A modular software stack is also critical to allow AI researchers, data scientists, data engineers, and other users to design their infrastructure quickly and achieve rapid time to value. The Dell-NVIDIA solution uses the best of NVIDIA AI software, with partner solutions to build an AI platform that is adaptable and supported at each layer—from the operating system to the scheduler to multiple AI Operations (AIOps) and Machine Learning Operations (MLOps) solutions.
The following figure shows a high-level view of the solution architecture, with emphasis on the software stack, from the infrastructure layer up through the AI application software:
Figure 1. Solution architecture and software stack
At a high level, the solution architecture starts with the base hardware components from Dell Technologies and NVIDIA, which are combined in permutations that focus on specific AI workloads, such as training, fine-tuning, and inferencing. This white paper describes the individual hardware components in a later section.
Each control plane or compute element supports either Red Hat Enterprise Linux or Ubuntu as the operating system, which is preloaded with NVIDIA GPU drivers and Compute Unified Device Architecture (CUDA) for bare metal use.

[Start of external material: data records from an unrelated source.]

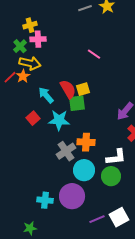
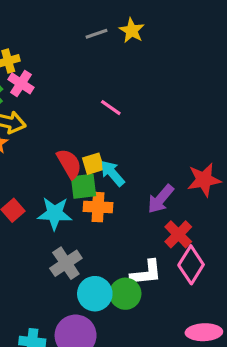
pink cross: (38, 39) -> (21, 83), turned 35
cyan arrow: (46, 95) -> (112, 173), moved
orange cross: (86, 142) -> (98, 207), moved
green circle: (111, 176) -> (125, 294), moved

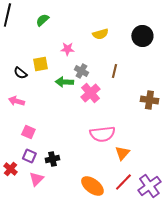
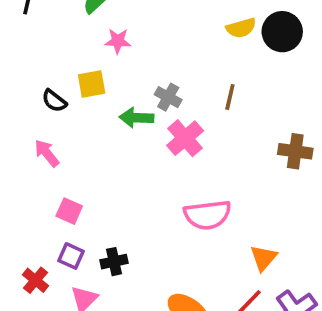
yellow semicircle: (100, 34) -> (241, 28), moved
pink star: (67, 49) -> (118, 41), moved
pink arrow: (16, 101) -> (47, 153), turned 35
orange triangle: (122, 153) -> (264, 258), moved

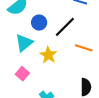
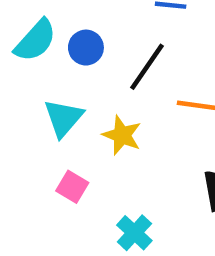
blue circle: (39, 23) -> (86, 48), moved

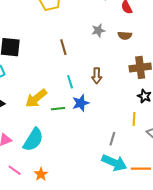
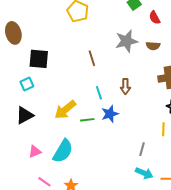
gray star: (98, 30) -> (127, 41), size x1.6
cyan arrow: (114, 163) -> (144, 173), size x0.7

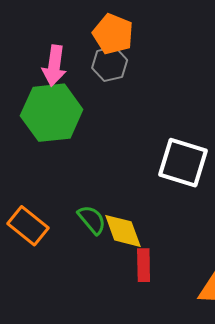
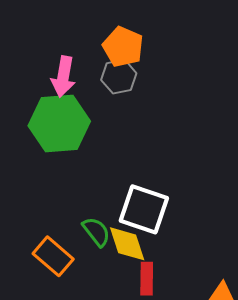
white square: (183, 163) -> (144, 209), moved
orange rectangle: (28, 226) -> (53, 256), moved

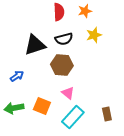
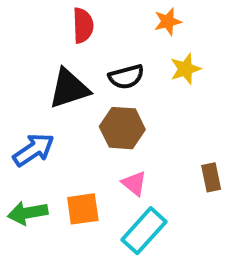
red semicircle: (59, 12) -> (83, 25), moved
blue arrow: (17, 76) -> (34, 150), size x1.5
orange square: (42, 106) -> (83, 209), turned -30
brown rectangle: (107, 114) -> (211, 177), moved

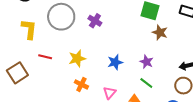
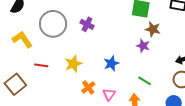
yellow L-shape: (29, 29) -> (22, 40), turned -35
purple star: (146, 62) -> (143, 46), moved
orange cross: (81, 84) -> (88, 87), moved, turned 32

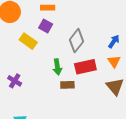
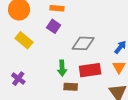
yellow rectangle: (28, 41) -> (24, 40), moved
gray diamond: (76, 41) -> (83, 43), turned 50

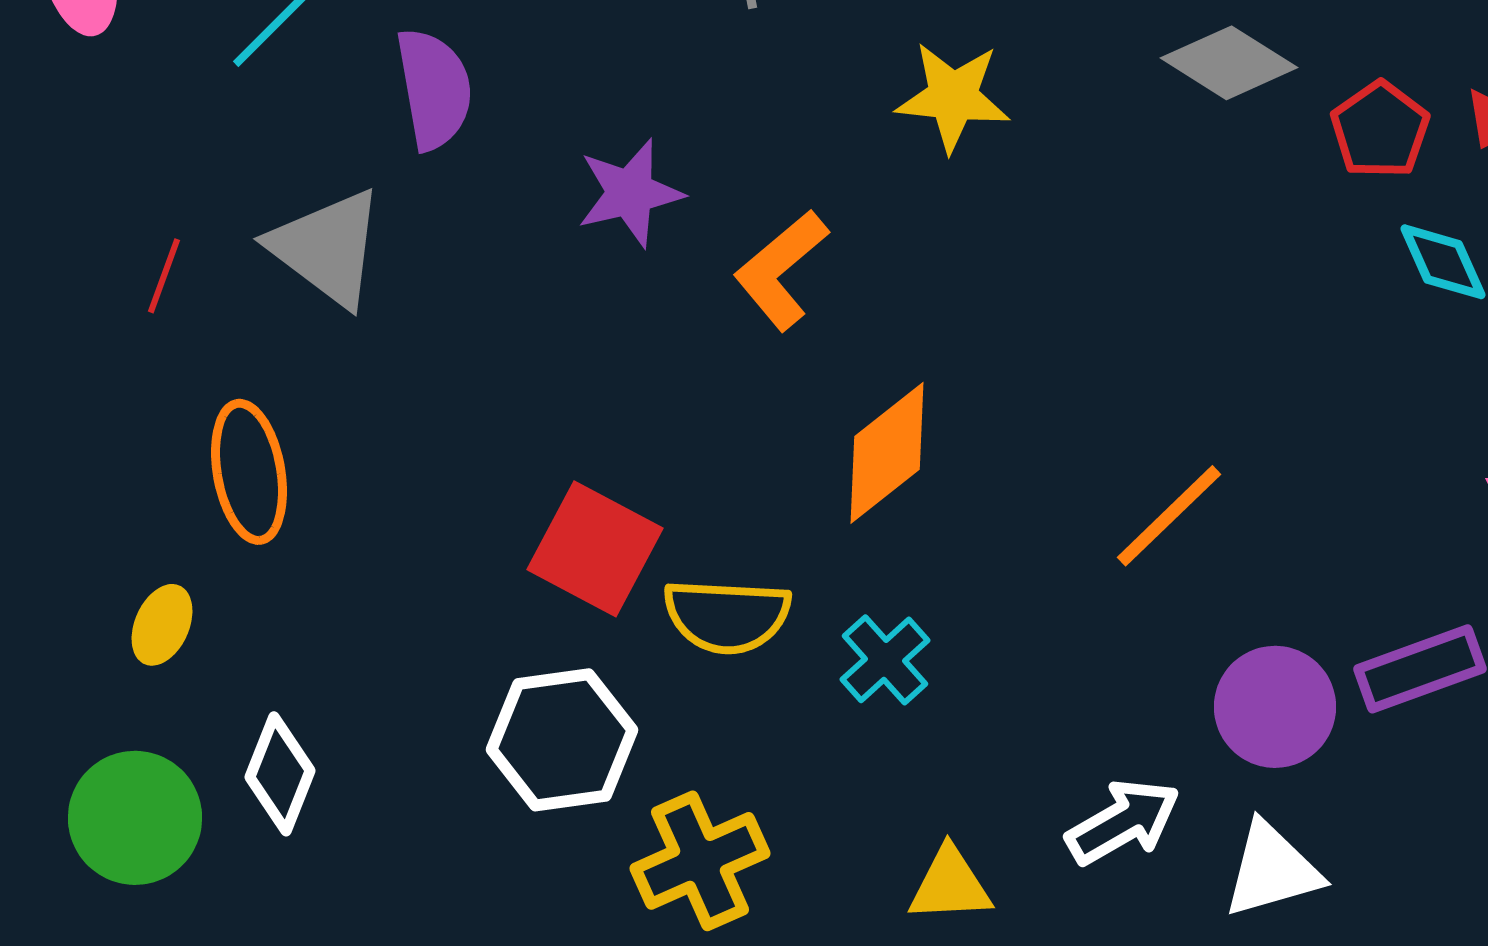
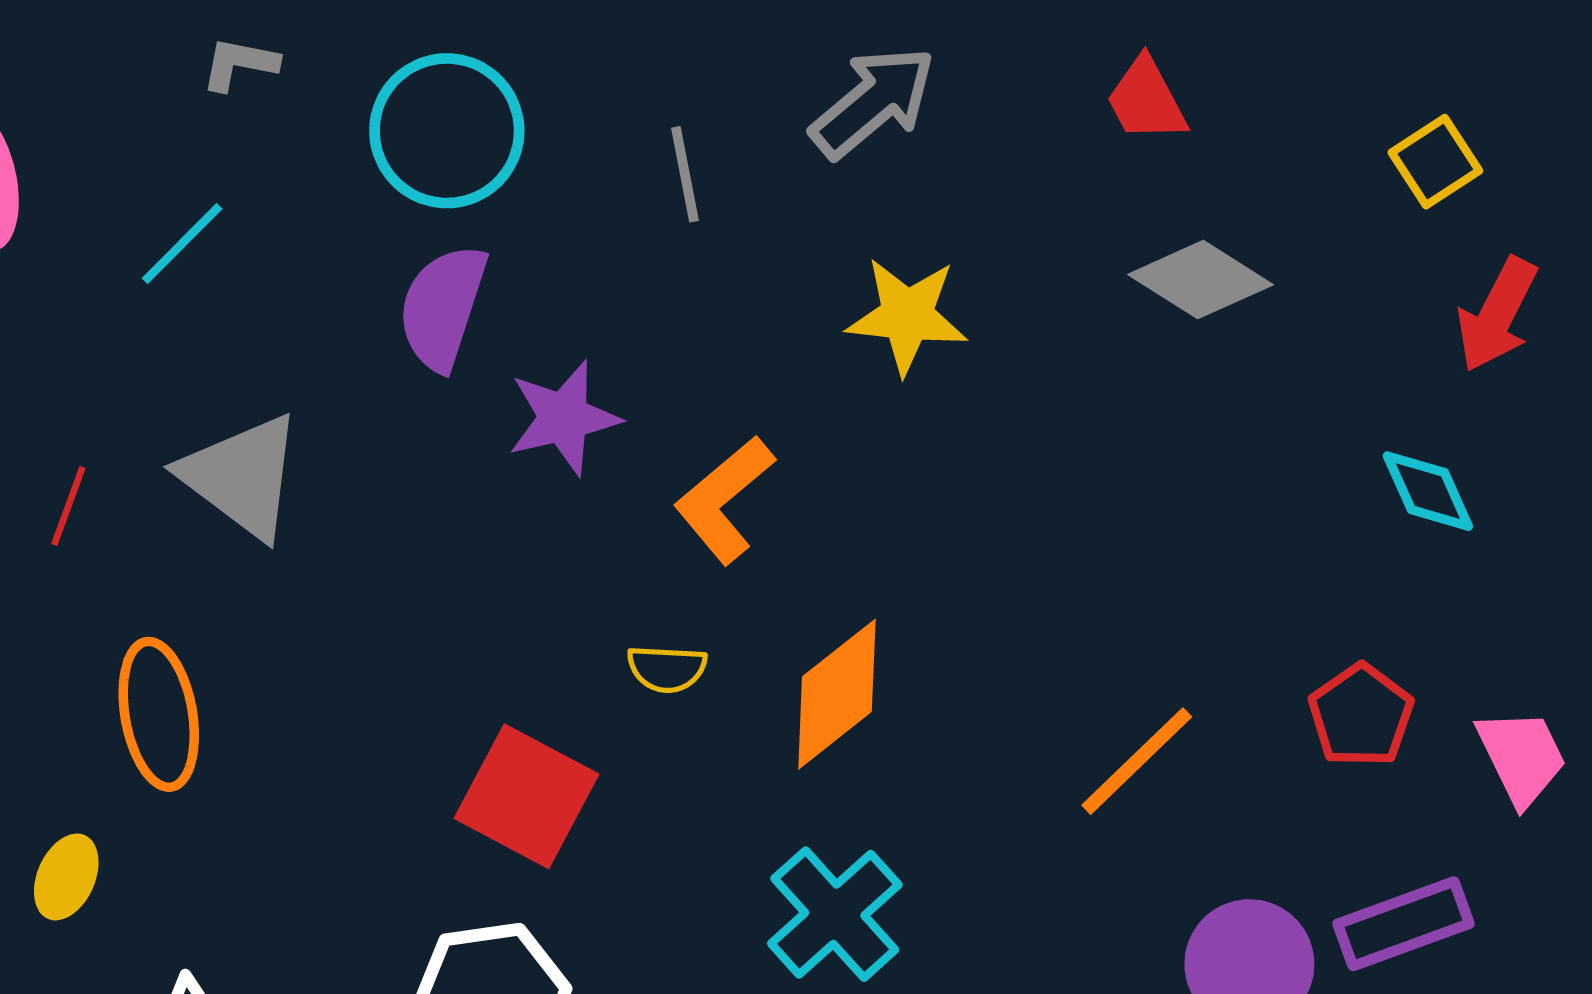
purple semicircle: (434, 89) -> (443, 307), moved, turned -152
red pentagon: (1380, 130) -> (1361, 715), moved
yellow semicircle: (727, 616) -> (667, 669), moved, size x0.6
cyan cross: (885, 660) -> (835, 914), size x1.4

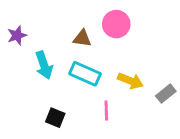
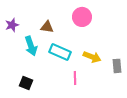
brown triangle: (82, 38) -> (47, 27), moved
gray rectangle: (166, 94) -> (117, 66), turned -56
black square: (55, 118) -> (26, 83), moved

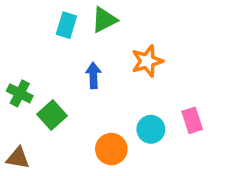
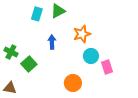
cyan circle: (151, 129) -> (91, 56), moved
orange circle: (111, 149) -> (73, 83), moved

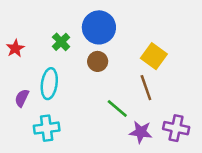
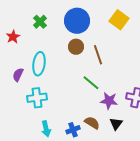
green cross: (61, 42) -> (40, 22), moved
yellow square: (154, 56) -> (119, 20), moved
brown line: (146, 88) -> (98, 55), moved

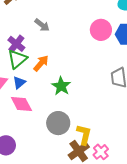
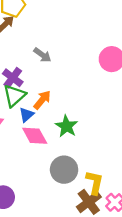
blue triangle: (19, 83) -> (26, 115), moved
pink diamond: (21, 104) -> (35, 136), moved

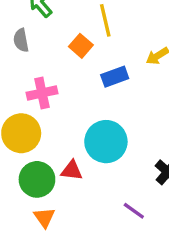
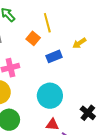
red triangle: (72, 170) -> (52, 125), moved

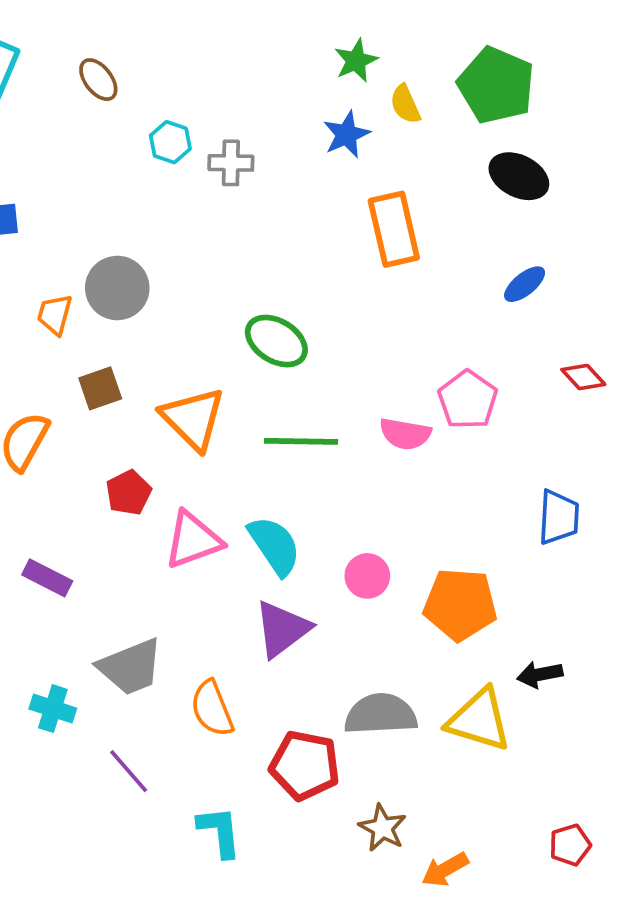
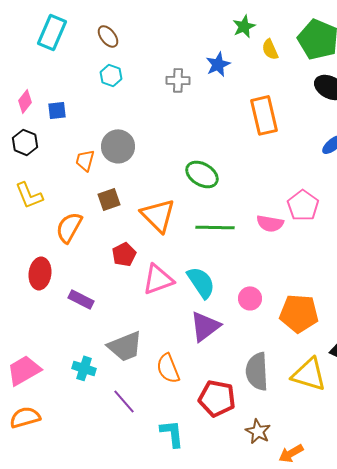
blue star: (346, 135) -> (218, 64), moved
cyan hexagon: (170, 142) -> (111, 75), moved
gray semicircle: (381, 714) -> (257, 371), turned -90

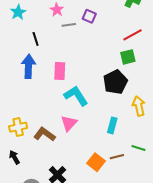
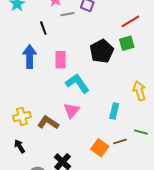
black line: (36, 39) -> (43, 28), moved
black pentagon: (115, 82) -> (102, 51), moved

NVIDIA Base Command Manager (BCM) serves as the cluster manager by installing software on the host systems in the cluster, deploying Kubernetes, and monitoring the cluster state. Host provisioning is core to a well-functioning cluster, with the ability to load the operating system, driver, firmware, and other critical software on each host system. Kubernetes deployment includes GPU Operator and Network Operator installation, a critical part of GPU and network fabric enablement. NVIDIA BCM supports both stateful and stateless host management, tracking each system, its health, and collecting metrics that administrators can view in real time or can be rolled up into reports.
At the top layer of the solution, is the NVIDIA AI Enterprise software that accelerates the data science pipeline and streamlines development and deployment of production AI including generative AI, computer vision, speech AI, and more. Whether developing a new AI model initially or using one of the reference AI workflows as a template to get started, NVIDIA AI Enterprise offers secure, stable, end-to-end software that is rapidly growing and fully supported by NVIDIA.
With Kubernetes deployed in the solution, there are several different MLOps solutions that can be installed, whether open-source solutions like Kubeflow and MLFlow, or featured supported solutions such as cnvrg.io, Domino, H2O.ai, Run:ai, and more. Each of these solutions can be deployed to work in a multicluster and hybrid cloud scenario.